= Dolly Gee (banker) =

Chinese-American banker

Dolly Gee was a Chinese-American banker. She was the manager of San Francisco's Chinatown branch of the Bank of America for 34 years and is considered the first woman bank manager in America.

== Biography ==
Gee was born in China and came to the United States as an infant in 1901.

When Gee was 15 or 16 years old, her father, Charles F. Gee, was looking for a young person to work with the French American Bank to develop its business in San Francisco's Chinatown. Gee persuaded her father to introduce her to the hiring manager and she was given the opportunity. She successfully signed up new customers for the bank and when the bank opened a branch in Chinatown in 1923, Gee became manager. In 1929 the bank merged with the Bank of America and the branch moved location, however Gee remained as branch manager. Under Gee's management the branch grew to be the 60th most profitable of the bank's 800 branches, and deposits increased from $2 million to $20 million.

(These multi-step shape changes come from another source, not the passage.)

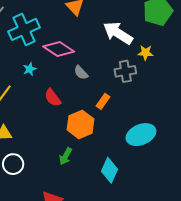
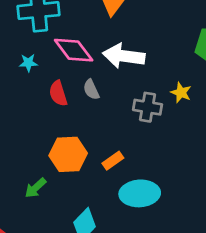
white arrow: (118, 33) -> (124, 56), moved, turned -44
red semicircle: (53, 98) -> (58, 93), moved
orange rectangle: (103, 101) -> (113, 161), moved

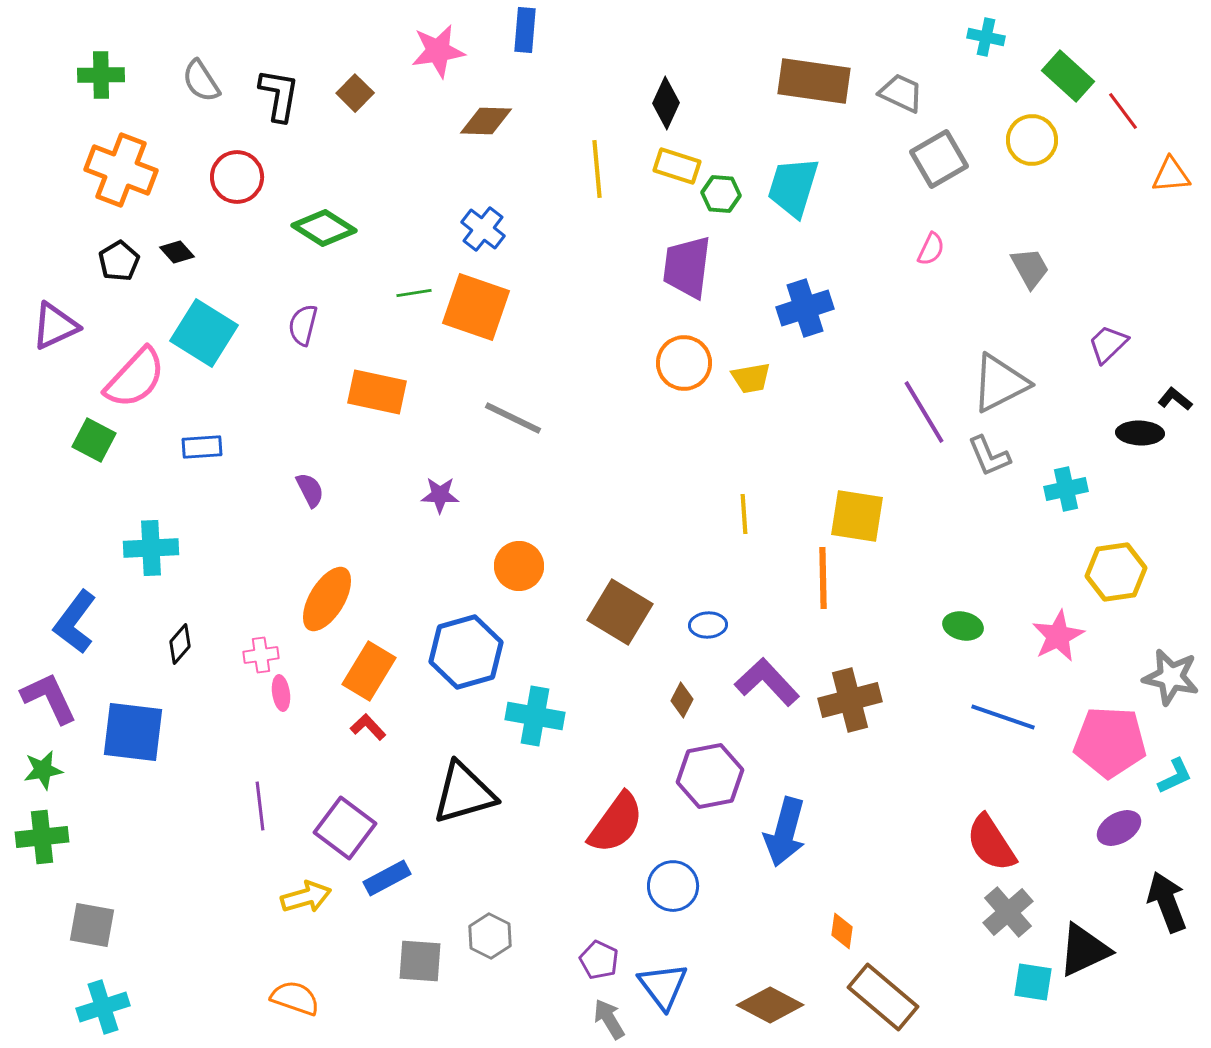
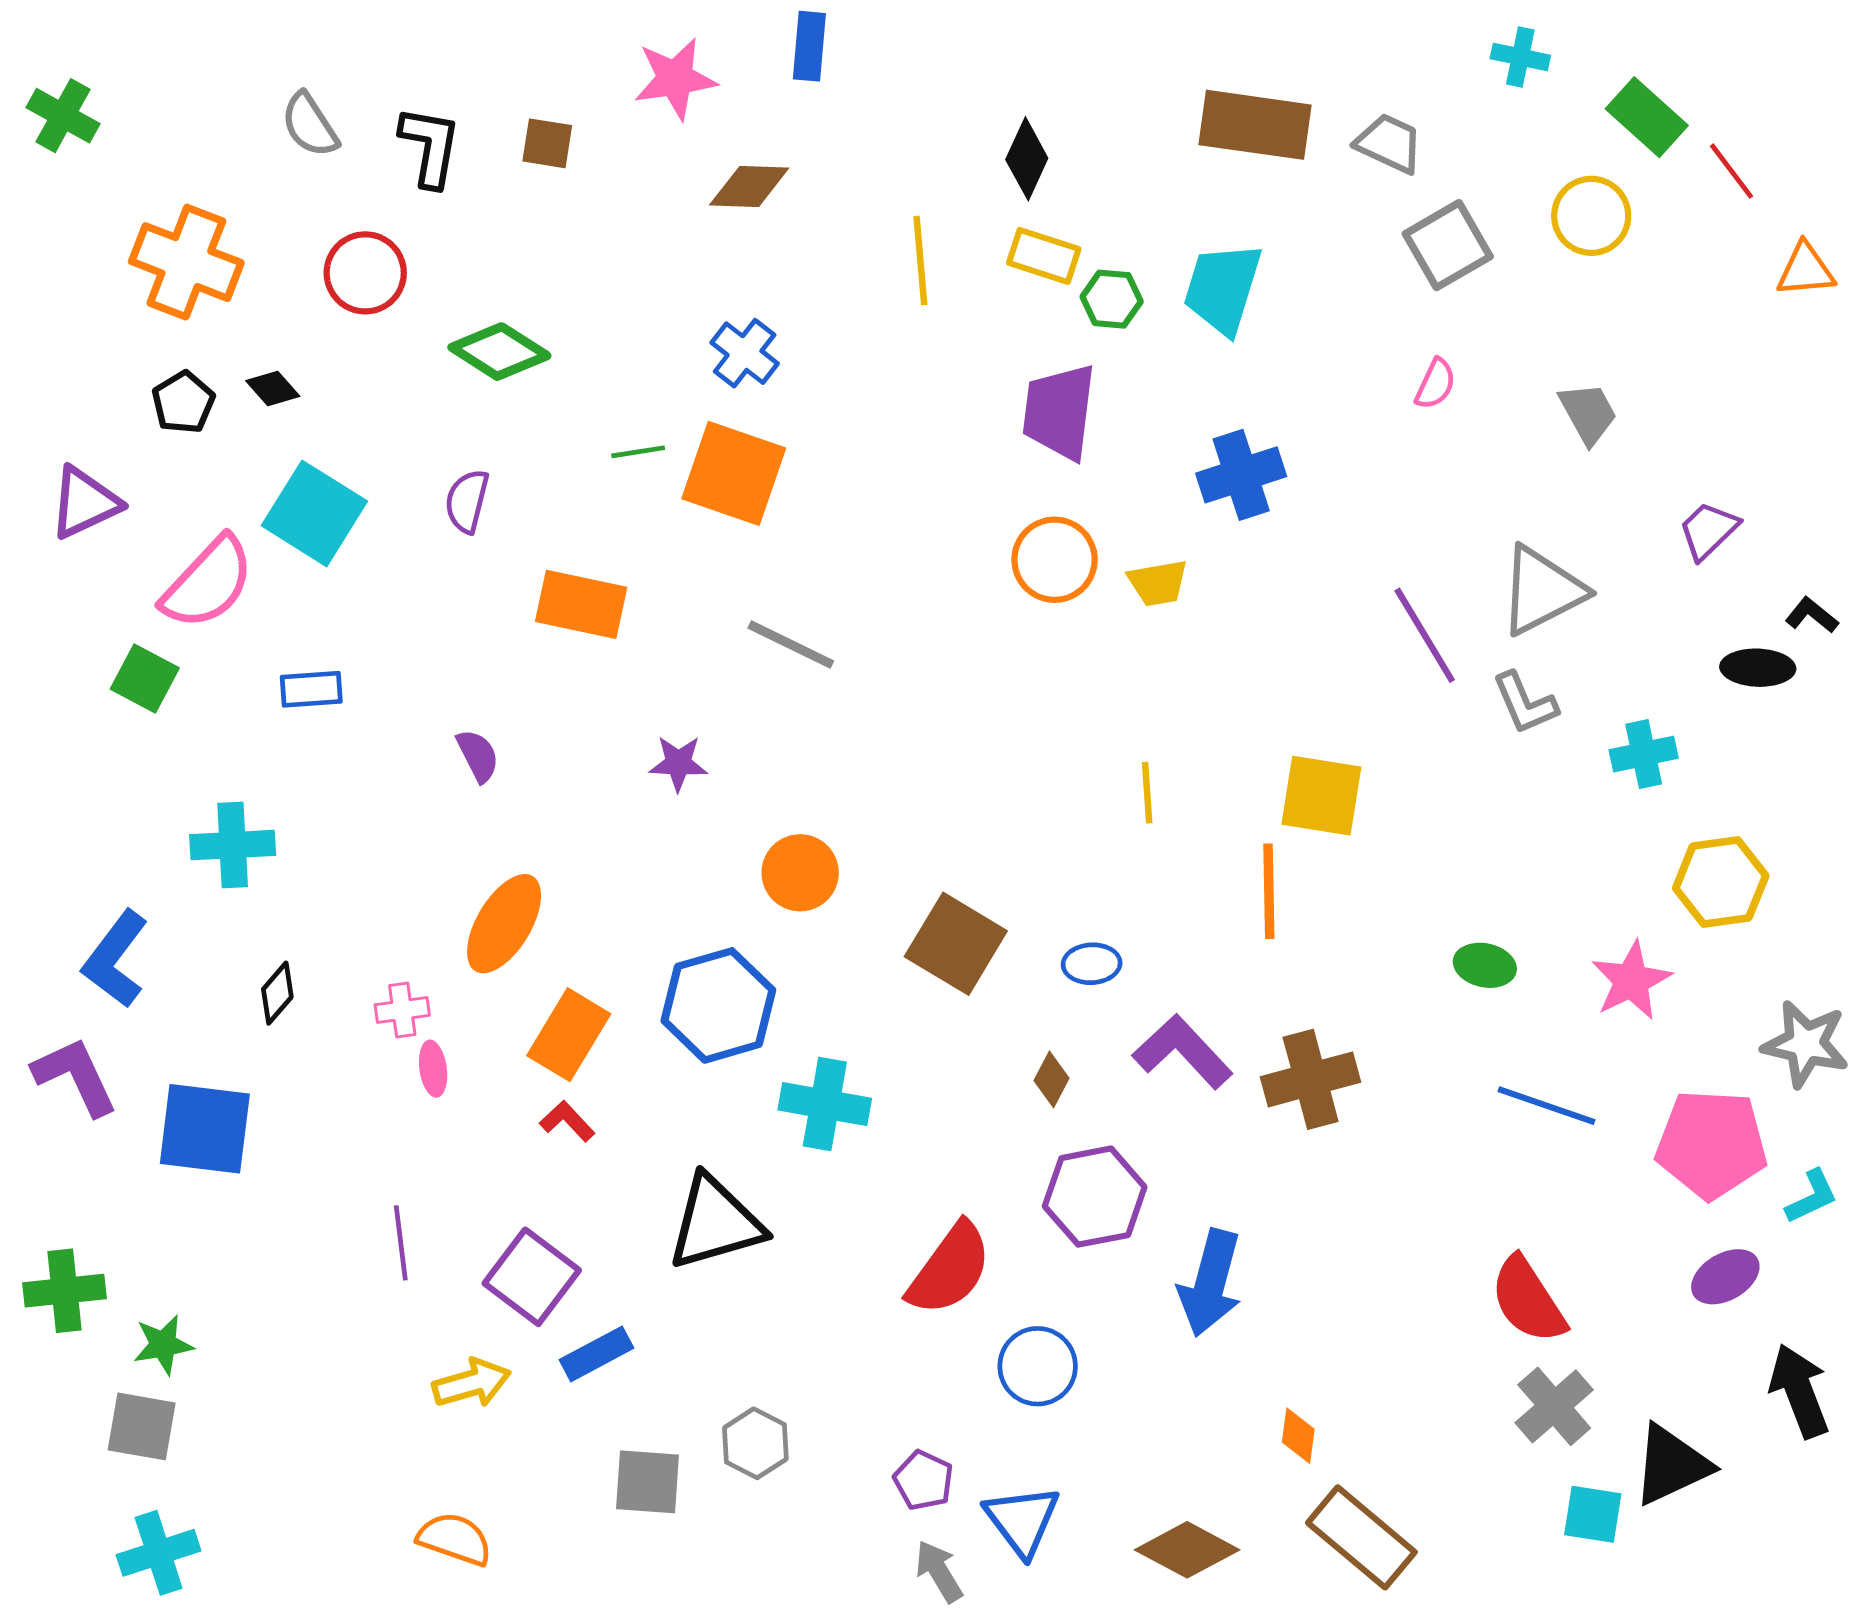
green cross: (101, 75) -> (63, 116), moved, turned 30
brown square: (355, 93) -> (547, 143), turned -36
green star: (43, 770) -> (163, 1345), moved

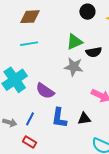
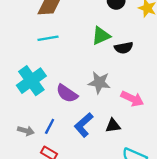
gray star: (74, 67) -> (99, 83), moved
blue L-shape: (59, 118) -> (84, 125), turned 40

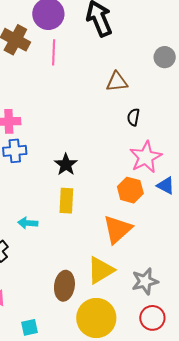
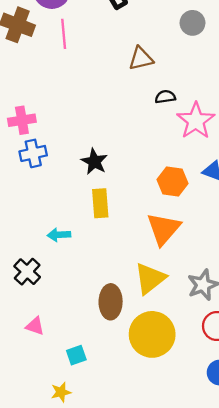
black semicircle: (133, 117) -> (165, 97), turned 78
pink star: (146, 157) -> (196, 121), moved

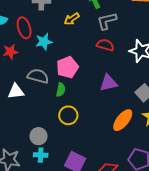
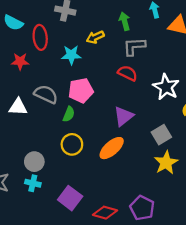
cyan star: (44, 42) -> (71, 55), moved
purple triangle: (108, 83) -> (123, 116), turned -36
orange ellipse: (123, 120) -> (112, 148), moved

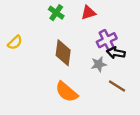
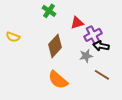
red triangle: (88, 13) -> (77, 23), moved
yellow semicircle: (15, 42) -> (13, 37), turned 64
brown diamond: (63, 53) -> (55, 46), turned 35

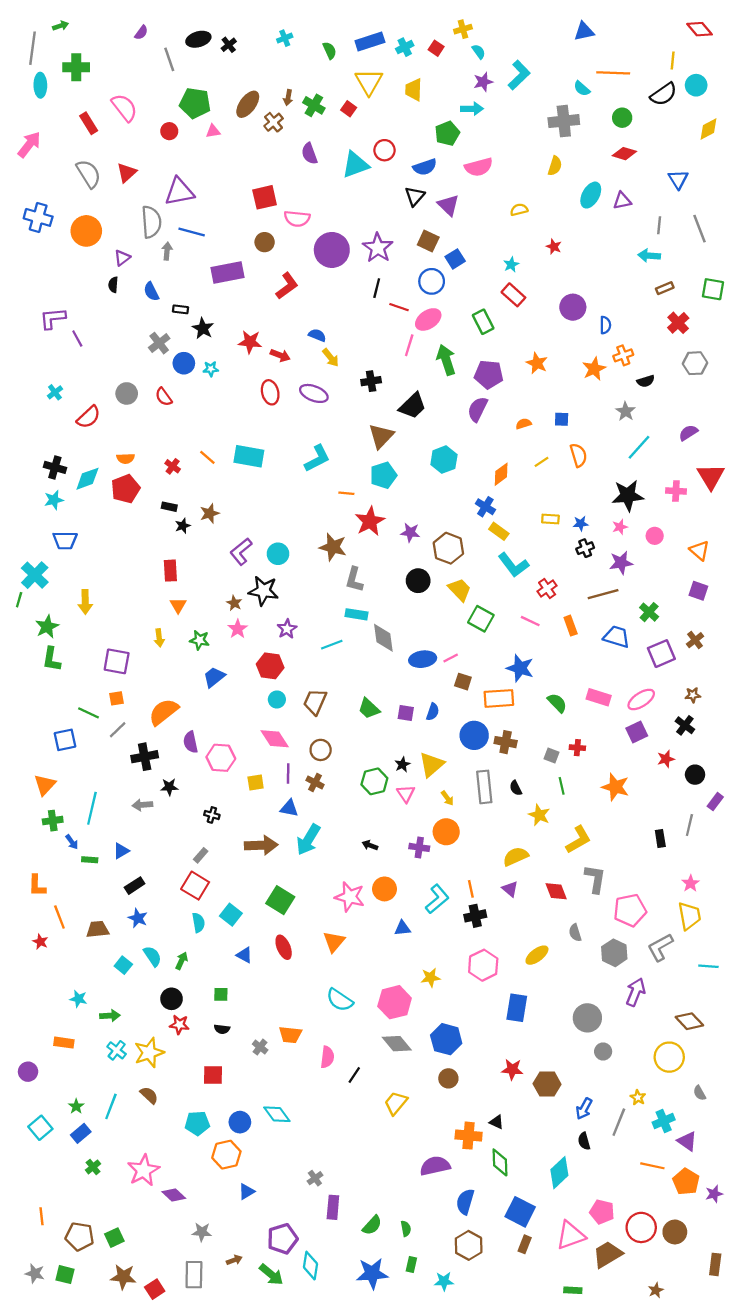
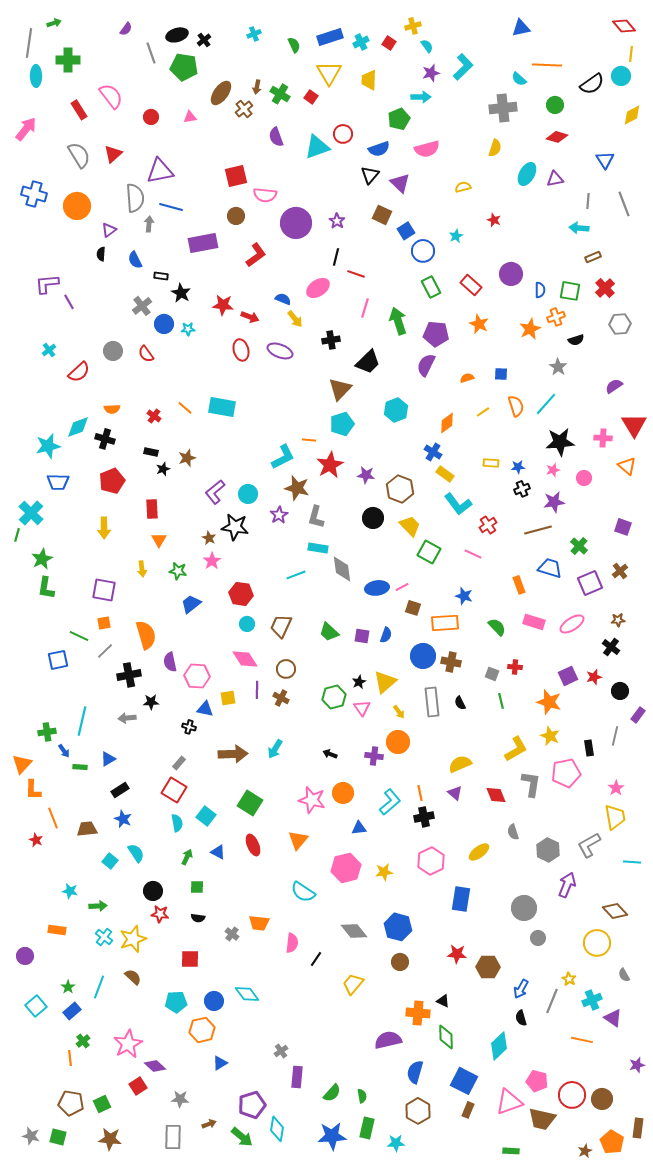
yellow line: (673, 61) -> (631, 54), moved
green pentagon: (195, 103) -> (184, 67), moved
purple star: (378, 248) -> (337, 221), size x0.6
blue circle: (432, 281) -> (423, 251), moved
green square: (713, 289) -> (570, 291), moved
red rectangle: (513, 295) -> (471, 285), moved
pink ellipse: (428, 319) -> (318, 288), moved
cyan line: (639, 447) -> (546, 404), moved
cyan L-shape: (317, 458) -> (283, 457), moved
black cross: (55, 467) -> (105, 439), moved
red pentagon: (126, 489) -> (112, 481), moved
cyan star: (54, 500) -> (48, 446), size x1.4
orange triangle: (699, 550) -> (627, 466), moved
yellow arrow: (85, 602) -> (104, 528), moved
orange rectangle: (571, 626) -> (519, 585), moved
purple star: (287, 629) -> (279, 515), moved
blue star: (520, 668) -> (464, 596), size x0.7
orange semicircle: (164, 712) -> (146, 635), turned 112
purple square: (637, 732) -> (568, 676), moved
orange triangle: (45, 785) -> (22, 764), moved
blue triangle: (289, 808) -> (205, 709), moved
yellow star: (539, 815) -> (550, 736), moved
cyan arrow: (308, 840) -> (275, 749), size x0.7
pink pentagon: (630, 910) -> (566, 773), moved
green arrow: (182, 961) -> (187, 857), moved
pink hexagon: (395, 1002) -> (346, 868), moved
orange pentagon: (686, 1182) -> (612, 1142), moved
orange line: (41, 1216) -> (70, 1058), moved
brown trapezoid: (608, 1254) -> (542, 1119), turned -136
green rectangle: (411, 1264) -> (367, 1128), size x1.5
red square: (155, 1289) -> (138, 1086), moved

In November 1962, as she was preparing to retire the following year, Gee informed the president of the Bank of America that she had been taking funds from customers' accounts; she was arrested on 24 December and charged with embezzlement. Gee told newspaper reporters that the embezzlement had begun many years prior. She stated that her father had been an officer in a Chinese bank which had closed, and the deposits of his customers had been lost. He had covered the losses by moving funds between accounts, and when he had informed her of this in 1930 she had decided to assist him. She pleaded guilty at the trial and served 16 months in jail at Federal Correctional Institution, Terminal Island. She was released in 1965 and returned to Chinatown. She died in early 1966.